● Supplied data:

-.-.-

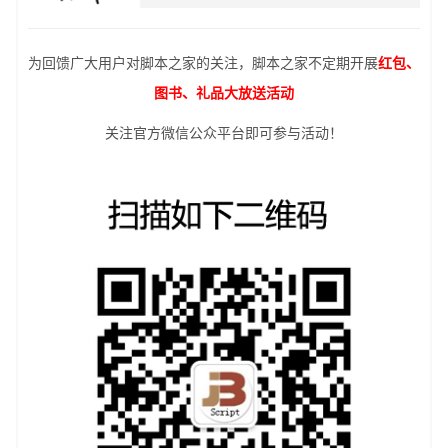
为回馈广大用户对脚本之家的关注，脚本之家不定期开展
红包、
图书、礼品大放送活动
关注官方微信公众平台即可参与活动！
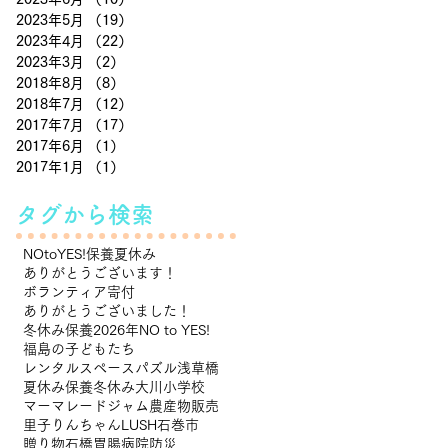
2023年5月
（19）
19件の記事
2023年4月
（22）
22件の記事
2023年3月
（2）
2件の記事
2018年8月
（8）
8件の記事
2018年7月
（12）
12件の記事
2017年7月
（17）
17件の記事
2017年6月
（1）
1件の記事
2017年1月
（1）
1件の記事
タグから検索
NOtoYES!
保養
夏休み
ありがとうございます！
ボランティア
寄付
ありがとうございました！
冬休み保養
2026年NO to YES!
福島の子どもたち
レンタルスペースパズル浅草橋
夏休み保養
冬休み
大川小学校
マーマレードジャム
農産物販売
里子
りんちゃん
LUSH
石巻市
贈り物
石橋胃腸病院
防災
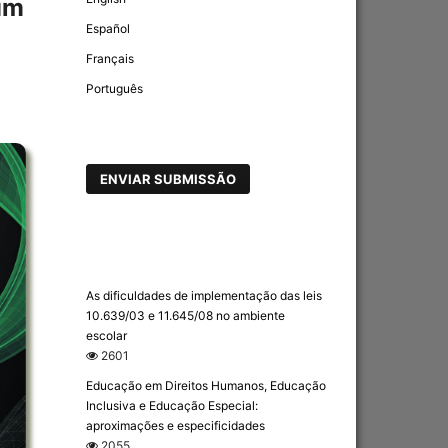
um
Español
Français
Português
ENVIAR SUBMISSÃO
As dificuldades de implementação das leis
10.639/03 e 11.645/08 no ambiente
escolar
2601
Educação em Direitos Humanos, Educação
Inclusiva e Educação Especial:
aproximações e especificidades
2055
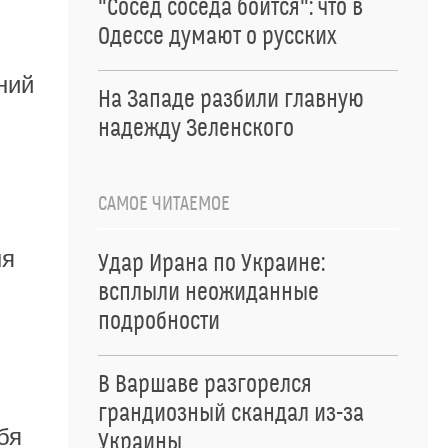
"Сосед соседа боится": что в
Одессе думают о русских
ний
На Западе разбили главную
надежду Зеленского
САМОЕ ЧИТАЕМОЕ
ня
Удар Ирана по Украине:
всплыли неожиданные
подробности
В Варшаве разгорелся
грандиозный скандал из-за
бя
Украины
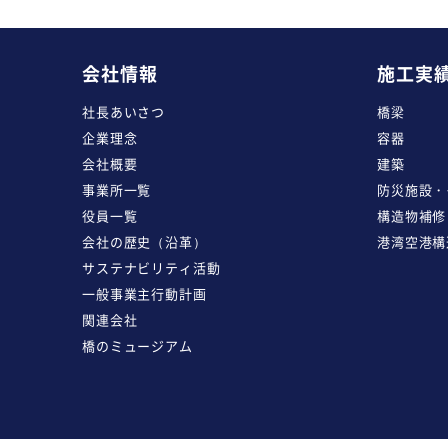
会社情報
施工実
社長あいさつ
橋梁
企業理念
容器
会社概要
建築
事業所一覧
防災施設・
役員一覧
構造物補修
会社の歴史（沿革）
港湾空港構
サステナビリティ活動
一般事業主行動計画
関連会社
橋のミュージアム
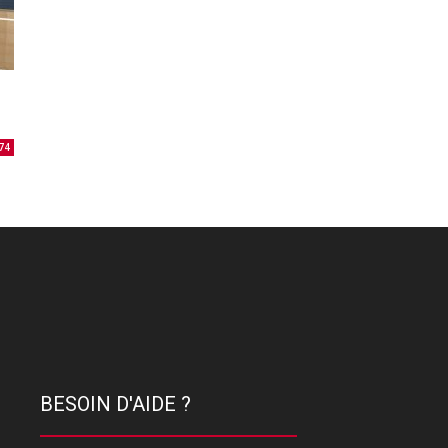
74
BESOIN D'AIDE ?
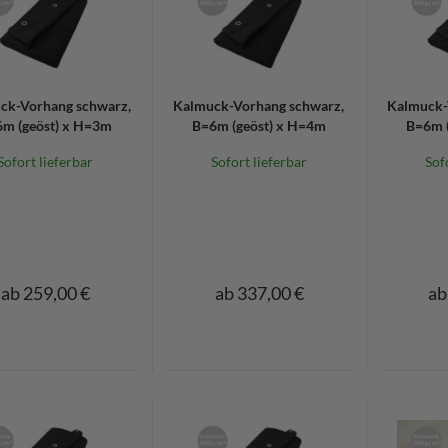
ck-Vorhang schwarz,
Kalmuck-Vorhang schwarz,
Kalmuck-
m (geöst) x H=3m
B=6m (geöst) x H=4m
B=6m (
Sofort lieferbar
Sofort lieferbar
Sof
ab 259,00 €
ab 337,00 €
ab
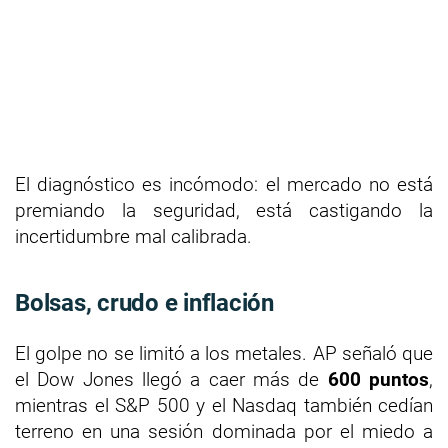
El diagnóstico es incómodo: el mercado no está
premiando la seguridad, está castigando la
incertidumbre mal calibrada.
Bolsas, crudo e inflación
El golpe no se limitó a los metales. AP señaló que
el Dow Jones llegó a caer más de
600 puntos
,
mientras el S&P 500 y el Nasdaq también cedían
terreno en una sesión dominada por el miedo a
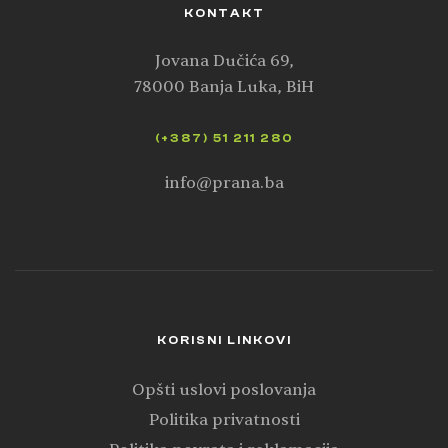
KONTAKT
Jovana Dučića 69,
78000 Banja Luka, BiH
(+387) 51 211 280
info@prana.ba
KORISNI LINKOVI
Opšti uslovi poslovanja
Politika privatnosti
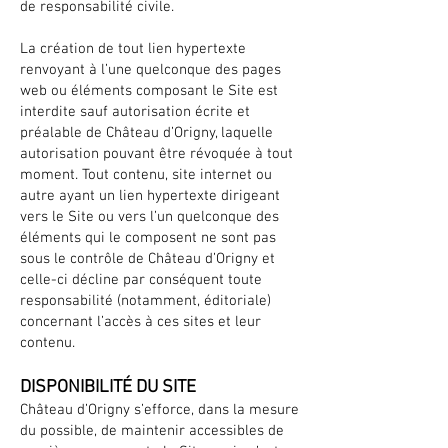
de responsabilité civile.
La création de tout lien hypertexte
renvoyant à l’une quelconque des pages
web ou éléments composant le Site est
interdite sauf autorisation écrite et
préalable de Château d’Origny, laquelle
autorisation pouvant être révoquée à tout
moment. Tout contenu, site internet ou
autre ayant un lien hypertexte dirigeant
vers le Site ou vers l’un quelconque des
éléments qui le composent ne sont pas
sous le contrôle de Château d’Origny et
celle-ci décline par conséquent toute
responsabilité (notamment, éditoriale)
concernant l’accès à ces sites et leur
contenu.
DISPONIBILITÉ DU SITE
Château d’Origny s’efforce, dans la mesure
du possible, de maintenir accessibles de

-.-.-

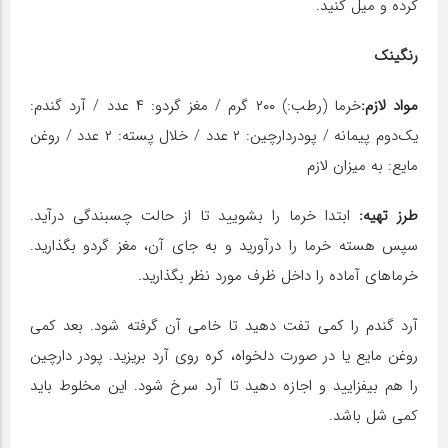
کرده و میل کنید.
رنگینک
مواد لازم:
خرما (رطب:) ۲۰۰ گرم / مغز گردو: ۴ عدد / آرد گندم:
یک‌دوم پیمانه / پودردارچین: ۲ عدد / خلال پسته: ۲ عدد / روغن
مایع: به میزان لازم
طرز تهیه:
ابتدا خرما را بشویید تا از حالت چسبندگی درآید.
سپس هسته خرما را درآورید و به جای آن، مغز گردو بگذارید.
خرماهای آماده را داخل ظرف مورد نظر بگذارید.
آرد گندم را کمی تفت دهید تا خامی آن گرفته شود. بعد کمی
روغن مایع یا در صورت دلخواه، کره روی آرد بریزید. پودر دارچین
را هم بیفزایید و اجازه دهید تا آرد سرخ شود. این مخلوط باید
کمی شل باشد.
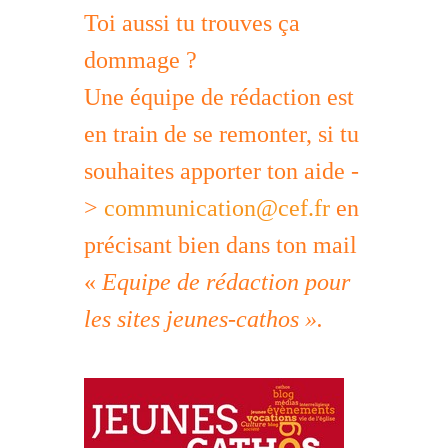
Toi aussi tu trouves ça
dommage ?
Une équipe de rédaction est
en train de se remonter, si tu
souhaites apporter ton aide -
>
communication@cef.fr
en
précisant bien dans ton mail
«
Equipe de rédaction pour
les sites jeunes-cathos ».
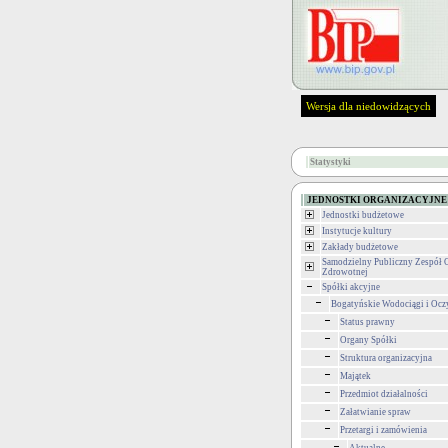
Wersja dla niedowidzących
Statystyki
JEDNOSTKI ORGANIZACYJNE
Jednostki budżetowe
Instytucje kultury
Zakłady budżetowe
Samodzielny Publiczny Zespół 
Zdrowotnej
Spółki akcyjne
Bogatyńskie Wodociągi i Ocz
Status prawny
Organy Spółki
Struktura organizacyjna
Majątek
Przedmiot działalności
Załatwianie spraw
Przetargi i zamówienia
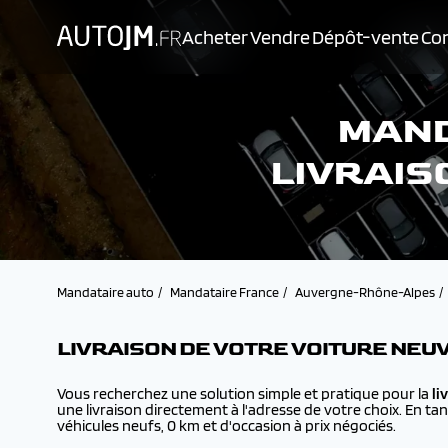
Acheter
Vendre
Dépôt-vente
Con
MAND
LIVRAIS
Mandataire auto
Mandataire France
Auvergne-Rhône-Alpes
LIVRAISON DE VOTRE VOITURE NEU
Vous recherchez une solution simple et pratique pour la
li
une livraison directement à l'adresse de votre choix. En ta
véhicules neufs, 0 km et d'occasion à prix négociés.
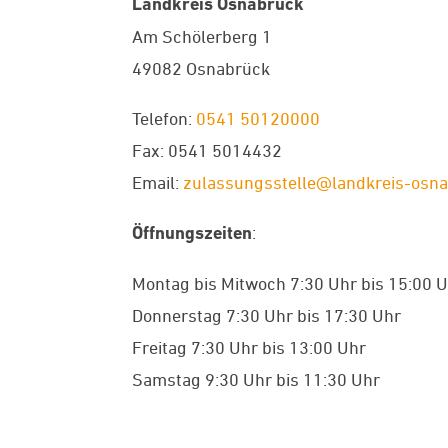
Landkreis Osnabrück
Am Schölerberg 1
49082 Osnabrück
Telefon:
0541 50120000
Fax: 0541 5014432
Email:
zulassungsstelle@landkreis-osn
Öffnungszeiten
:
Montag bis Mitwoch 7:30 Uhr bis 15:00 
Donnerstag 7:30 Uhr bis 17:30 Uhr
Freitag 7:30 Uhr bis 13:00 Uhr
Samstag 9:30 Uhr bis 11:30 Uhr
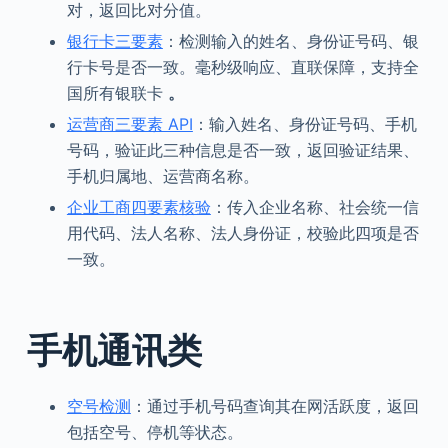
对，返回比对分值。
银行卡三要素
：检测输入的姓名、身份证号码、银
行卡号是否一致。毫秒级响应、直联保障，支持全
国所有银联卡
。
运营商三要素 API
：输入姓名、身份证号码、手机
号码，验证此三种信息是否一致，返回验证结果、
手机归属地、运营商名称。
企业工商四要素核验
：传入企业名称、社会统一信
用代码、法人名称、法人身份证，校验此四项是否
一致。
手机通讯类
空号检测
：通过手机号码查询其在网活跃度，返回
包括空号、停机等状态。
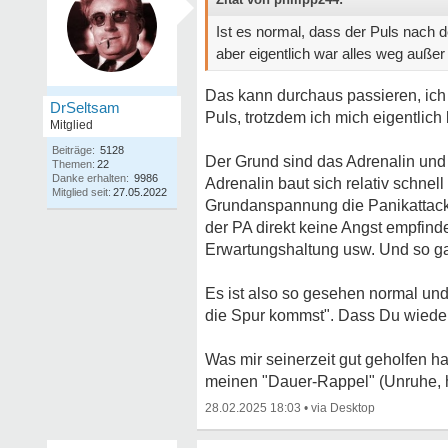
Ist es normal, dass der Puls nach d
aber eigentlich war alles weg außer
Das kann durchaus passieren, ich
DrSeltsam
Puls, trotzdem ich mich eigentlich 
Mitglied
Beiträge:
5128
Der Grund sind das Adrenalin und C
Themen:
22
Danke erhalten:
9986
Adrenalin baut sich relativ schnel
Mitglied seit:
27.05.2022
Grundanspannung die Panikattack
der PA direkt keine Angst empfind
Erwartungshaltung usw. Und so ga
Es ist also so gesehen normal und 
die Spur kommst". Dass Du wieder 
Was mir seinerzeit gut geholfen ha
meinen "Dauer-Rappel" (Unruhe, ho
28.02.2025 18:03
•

-.-.-

Everything between and including the line above containing "为回馈广大用户对脚本之家的关注，脚本之家不定期开展" and the line containing "ENVIAR SUBMISSÃO" should be reproduced exactly, with pictures excluded.

为回馈广大用户对脚本之家的关注，脚本之家不定期开展
红包、
图书、礼品大放送活动
关注官方微信公众平台即可参与活动！
2023年5月
（19）
19件の記事
2023年4月
（22）
22件の記事
2023年3月
（2）
2件の記事
2018年8月
（8）
8件の記事
2018年7月
（12）
12件の記事
2017年7月
（17）
17件の記事
2017年6月
（1）
1件の記事
2017年1月
（1）
1件の記事
タグから検索
NOtoYES!
保養
夏休み
ありがとうございます！
ボランティア
寄付
ありがとうございました！
冬休み保養
2026年NO to YES!
福島の子どもたち
レンタルスペースパズル浅草橋
夏休み保養
冬休み
大川小学校
マーマレードジャム
農産物販売
里子
りんちゃん
LUSH
石巻市
贈り物
石橋胃腸病院
防災
um
Español
Français
Português
ENVIAR SUBMISSÃO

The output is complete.